I had planned on working with the Ministry of Municipalities and Agriculture Affairs. To access the archives of the ministry — or so I was told — I needed a formal job. My appointment to the Physical Planning Directorate was approved at the lower levels of the bureaucracy, went through the hierarchy, and I was told, sat in the minister's inbox for most of a year. I had actually left Bahrain when I received a message that the ministry was looking for me to start work in its offices in an office building in the center of Manama called "Gold City." The message was in the form of a voicemail inquiring as to my whereabouts as I had not shown up for work. By then I had met the then minister, who was Shi?i, one evening at the Ma?tam Bin Rajab, his family ma?tam, at a celebration he had organized. Cattle and sheep were slaughtered on the street outside as offerings for the poor. This follows one of the foundational practices of Islam, zakat, or almsgiving and distribution of one's wealth among the community. It was that evening, a couple of weeks before I finished my fieldwork, that I first met the minister in person and told him what I was doing. He told me to let him know if there was anything I ever needed or wanted. Soon after that, my appointment to the ministry was approved — through his generosity or merely slow coincidence I cannot say. I heard critique from several Sunnis in the ministry that the minister was only interested in helping the Baharna, an ethnic group I obviously am not a member of. During my year in Bahrain, officials at the ministry were most gracious and gave me desk space in the office, although without that formal job I could not have access to the official database. My time at the ministry allowed me to closely observe their ways of working and cultivate many conversations and indeed friendships. At first I would bring my notebooks so I could work at my desk and write up my fieldnotes but quickly found that I could not work when I went to the ministry; the days were taken up with people stopping by to chat and drink tea. Usually we would have lemon tea, made of black dried lemon and hot water with some honey.

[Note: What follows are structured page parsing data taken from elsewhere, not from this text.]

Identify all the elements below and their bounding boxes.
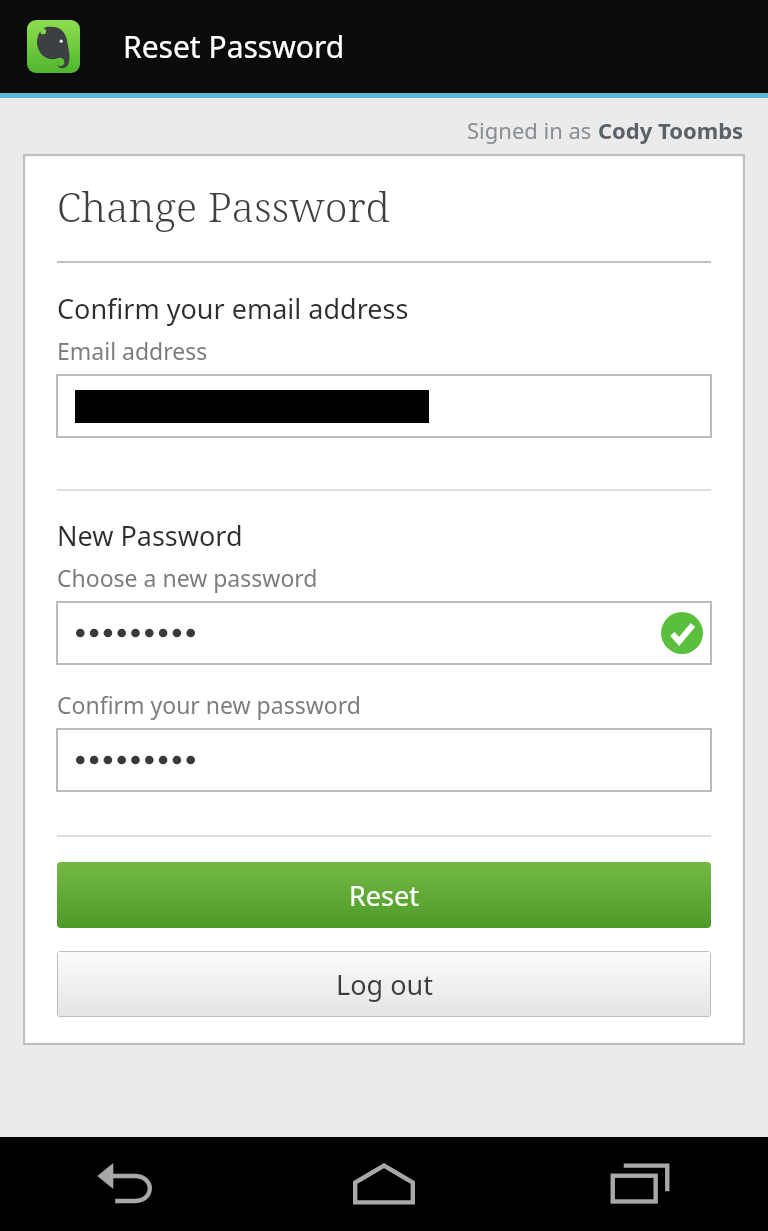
button[interactable]: Recent apps (512, 1137, 768, 1231)
button[interactable]: Email address field (57, 375, 711, 437)
staticText: Email address (57, 335, 208, 366)
button[interactable]: Reset (57, 862, 711, 928)
button[interactable]: Home (256, 1137, 512, 1231)
staticText: Confirm your new password (57, 689, 361, 720)
staticText: Cody Toombs (598, 115, 744, 145)
button[interactable]: Password field (57, 602, 711, 664)
button[interactable]: Log out (57, 951, 711, 1017)
button[interactable]: Evernote (27, 20, 80, 73)
staticText: Change Password (57, 178, 390, 234)
staticText: Choose a new password (57, 562, 318, 593)
button[interactable]: Password field (57, 729, 711, 791)
staticText: Signed in as (467, 115, 598, 145)
staticText: New Password (57, 517, 243, 554)
staticText: Reset Password (123, 26, 345, 67)
button[interactable]: Back (0, 1137, 256, 1231)
staticText: Confirm your email address (57, 290, 409, 327)
staticText: Log out (336, 966, 433, 1003)
staticText: Reset (349, 877, 419, 914)
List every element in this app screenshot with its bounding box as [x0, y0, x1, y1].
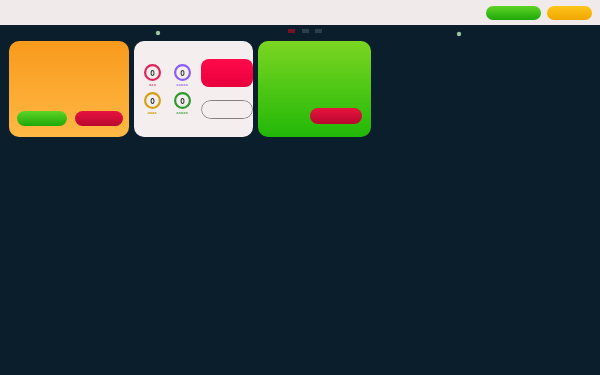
button[interactable]: Decline	[75, 111, 123, 126]
button[interactable]: 0	[140, 64, 164, 87]
staticText: 0	[150, 95, 155, 106]
button[interactable]: 0	[170, 64, 194, 87]
button[interactable]: Delete	[258, 41, 371, 137]
button[interactable]: Settings	[547, 6, 592, 20]
button[interactable]: Delete	[310, 108, 362, 124]
button[interactable]: 0	[140, 92, 164, 115]
button[interactable]: Accept	[17, 111, 67, 126]
staticText: aaaaa	[176, 82, 188, 87]
button[interactable]: Resume	[486, 6, 541, 20]
staticText: 0	[180, 67, 185, 78]
staticText: 0	[150, 67, 155, 78]
button[interactable]: More	[201, 100, 253, 119]
staticText: aaaaa	[176, 110, 188, 115]
staticText: aaaa	[147, 110, 157, 115]
button[interactable]: 0	[134, 41, 253, 137]
button[interactable]: Record	[201, 59, 253, 87]
staticText: 0	[180, 95, 185, 106]
button[interactable]: 0	[170, 92, 194, 115]
button[interactable]: Accept	[9, 41, 129, 137]
staticText: aaa	[149, 82, 156, 87]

I had expected that the affiliation with the ministry would allow me greater access to information and people. In general, this was not the case. While I made many good friends through the ministry, it took a few weeks for me to realize that being attached to the ministry included both obligation toward the ministry and a bias, perceived or actual. And then there was the issue that the ministry was not really that powerful.

In general I found that those in authority, while sympathetic to my presence — and this includes a friend from the royal family — did not seem used to being questioned about government policies. They either didn't know the answers to my questions or did not want to tell me the answers, although no one ever actually said no. A couple of people who were especially sympathetic to my work explained that their willingness to open up to me was hampered by the fact that they feared giving out too much information might jeopardize their positions.

"Do you want the official figure or the real figure?" was a regular question asked in the various ministries in response to my queries, and hardly anyone batted an eyelash at the irony of such a question being posed. Obtaining any sort of quantitative information could be taxing and frustrating. In one instance, at an unnamed institution, a senior figure explained to me that a huge discrepancy between the published figures and the reality originated from a desire to please the rulers. Once the rulers became aware of a figure, exaggerated by a civil servant to make himself and his team look better in the eyes of the authorities, the organization became trapped in a set of double figures. There were those figures that were presented to the rulers and those that were used within the organization to try to catch up with what they were declaring. Other sets of double figures persist more pervasively.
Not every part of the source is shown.